WHAT THIS TASK INVOLVES - Print each line once more, unchanged, from the line holding "n Vertragsdauer spätestens" to the end of the listing below.

### RECORDS TO USE

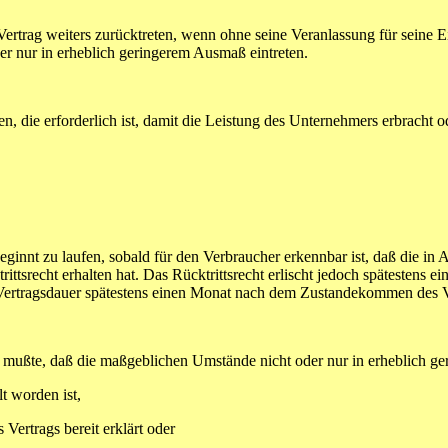
ertrag weiters zurücktreten, wenn ohne seine Veranlassung für seine
der nur in erheblich geringerem Ausmaß eintreten.
ie erforderlich ist, damit die Leistung des Unternehmers erbracht 
beginnt zu laufen, sobald für den Verbraucher erkennbar ist, daß die in
ittsrecht erhalten hat. Das Rücktrittsrecht erlischt jedoch spätestens 
n Vertragsdauer spätestens einen Monat nach dem Zustandekommen des V
ßte, daß die maßgeblichen Umstände nicht oder nur in erheblich ge
 worden ist,
rtrags bereit erklärt oder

######

TASK SOLUTION -
n Vertragsdauer spätestens einen Monat nach dem Zustandekommen des V
ßte, daß die maßgeblichen Umstände nicht oder nur in erheblich ge
 worden ist,
rtrags bereit erklärt oder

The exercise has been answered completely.